Dopo la Tunisia e l’Egitto, questo fine settimana è stato il turno della Libia. Circa il 66% dei cittadini aventi diritto al voto si è recato alle urne per eleggere i 200 membri che formeranno l’Assemblea Costituente: sono le prime elezioni libere da 60 anni, dopo 42 anni di dittatura sotto il Rais Muahammar Gheddafi. Il Congresso nazionale generale dovrà nominare entro due mesi un premier e un governo oltre a presentare una bozza della nuova costituzione.
Secondo i primi scrutini, il partito in testa è l’Alleanza delle Forze nazionali (Afn), un’unione di oltre 60 partiti capeggiati da Mahmoud Jibril, il primo ministro che, dalla caduta del Rais, guida il Consiglio nazionale di Transizione (Cnt). “Nelle elezioni di sabato non ci sono stati né vincitori né vinti. La Libia è l’unica vincitrice”, ha detto il premier Jibril durante una conferenza stampa in nottata.

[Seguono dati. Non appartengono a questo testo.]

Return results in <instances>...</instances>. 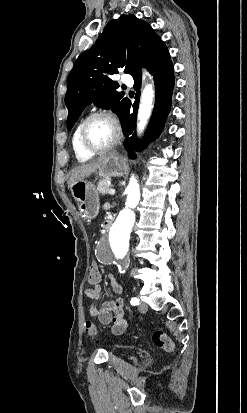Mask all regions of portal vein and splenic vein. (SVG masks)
<instances>
[{
  "instance_id": "portal-vein-and-splenic-vein-1",
  "label": "portal vein and splenic vein",
  "mask_w": 247,
  "mask_h": 413,
  "mask_svg": "<svg viewBox=\"0 0 247 413\" xmlns=\"http://www.w3.org/2000/svg\"><path fill=\"white\" fill-rule=\"evenodd\" d=\"M109 194H115V188H110V190H108Z\"/></svg>"
}]
</instances>
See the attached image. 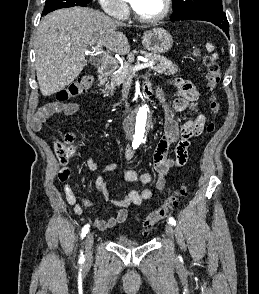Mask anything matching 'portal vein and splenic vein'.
I'll return each instance as SVG.
<instances>
[{
    "mask_svg": "<svg viewBox=\"0 0 259 294\" xmlns=\"http://www.w3.org/2000/svg\"><path fill=\"white\" fill-rule=\"evenodd\" d=\"M92 49L94 52L99 53L103 57L104 60L109 61V62H113V58L108 53L103 52L102 48L100 46L92 47ZM144 62L145 63H141V64L138 63L137 65L133 66L132 71L136 72L138 70H141V69H144L147 67H152L155 64L154 62L147 61V60H144Z\"/></svg>",
    "mask_w": 259,
    "mask_h": 294,
    "instance_id": "18ae733b",
    "label": "portal vein and splenic vein"
}]
</instances>
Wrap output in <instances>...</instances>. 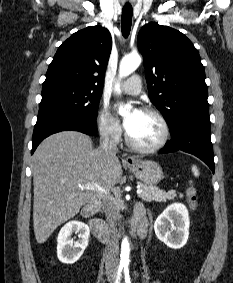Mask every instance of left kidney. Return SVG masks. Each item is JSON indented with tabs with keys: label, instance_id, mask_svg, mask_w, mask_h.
<instances>
[{
	"label": "left kidney",
	"instance_id": "left-kidney-1",
	"mask_svg": "<svg viewBox=\"0 0 233 283\" xmlns=\"http://www.w3.org/2000/svg\"><path fill=\"white\" fill-rule=\"evenodd\" d=\"M189 225L190 219L186 206L174 203L156 219L154 230L158 239L168 247L180 249L188 240Z\"/></svg>",
	"mask_w": 233,
	"mask_h": 283
}]
</instances>
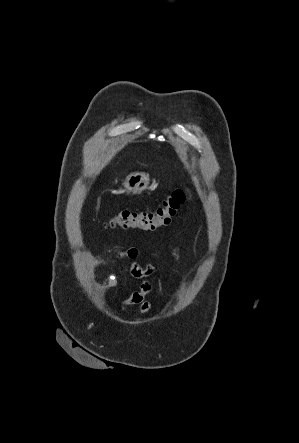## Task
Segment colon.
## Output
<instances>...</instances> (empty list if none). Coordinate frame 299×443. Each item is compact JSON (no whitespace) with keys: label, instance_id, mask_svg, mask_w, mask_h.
Instances as JSON below:
<instances>
[{"label":"colon","instance_id":"5ec220e1","mask_svg":"<svg viewBox=\"0 0 299 443\" xmlns=\"http://www.w3.org/2000/svg\"><path fill=\"white\" fill-rule=\"evenodd\" d=\"M188 198L189 193L184 189H174L164 198L157 209L153 211L122 210L108 221V226L154 231L169 225L178 209Z\"/></svg>","mask_w":299,"mask_h":443}]
</instances>
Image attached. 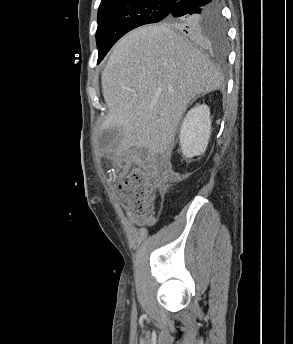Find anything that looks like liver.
Here are the masks:
<instances>
[{
    "instance_id": "6515ba94",
    "label": "liver",
    "mask_w": 293,
    "mask_h": 344,
    "mask_svg": "<svg viewBox=\"0 0 293 344\" xmlns=\"http://www.w3.org/2000/svg\"><path fill=\"white\" fill-rule=\"evenodd\" d=\"M218 68L171 27L149 25L124 36L101 75L108 108L105 127L122 139L117 156L131 147L169 156L190 101L221 87Z\"/></svg>"
}]
</instances>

Jibril è sostenuto dai paesi occidentali nonostante non si definisca né liberale né laico e rivendichi con ardore che tra i suoi principi ci sono anche quelli della legge islamica. Tuttavia è decisamente più moderato rispetto ai suoi oppositori, i più radicali Fratelli musulmani. Ma grazie all’appoggio che potrebbe ricevere dai partiti più apertamente islamici, questa mattina Jibril ha lanciato un appello ai circa 150 partiti che compongono attualmente la geografia politica del paese nordafricano affinché sostengano un governo di grande coalizione. Per il momento però, i partiti a orientamento religioso non hanno risposto all’appello di Jibril in attesa dei risultati del voto che saranno noti entro questa sera.
Dalla morte di Gheddafi, lo scorso 20 ottobre, il Consiglio nazionale di Transizione ha avuto diverse difficoltà nel mantenere la sicurezza e affrontare le richieste di autonomia regionali, soprattutto dalla Cirenaica, l’area più controversa perché la più povera del Paese ma la più ricca di petrolio. Al nuovo governo dunque spettano diverse sfide:
Potere dei militari – Molti ex-ribelli, che hanno aiutato a far cadere Gheddafi, adesso utilizzano le armi per ottenere vantaggi politici. Il disarmo della popolazione e l’integrazione di queste forze in un contesto civile sarà uno dei primi compiti del nuovo governo.
Richieste di autonomia – Dalla caduta di Gheddafi, etnie e fazioni tribali hanno paralizzato la Libia chiedendo maggiori poteri e, in alcuni casi addirittura la secessione dal Paese. Il governo dovrà trovare il modo di compensare queste richieste. Secondo gli ultimmi sondaggi i rappresentanti cirenaici sono 61 rispetto ai 101 della Tripolitania e bisogna vedere se questo non scatenerà tensioni nel nuovo Parlamento.
Sicurezza – Il governo dovrà impegnarsi a istituire e a far rispettare uno stato di diritto in grado di costruire un sistema legale che garantisca il normale svolgimento dell’economia e la risoluzione delle dispute (anche a livello economico)
Economia – Punto importante per l’Italia che è uno dei maggiori partner commerciali del Paese, il nuovo governo dovrà far tornare in moto l’economia libica. La Libia, essendo il quindo maggiore produttore di petrolio al mondo, potrebbe facilmente attirare enormi flussi di capitali stranieri.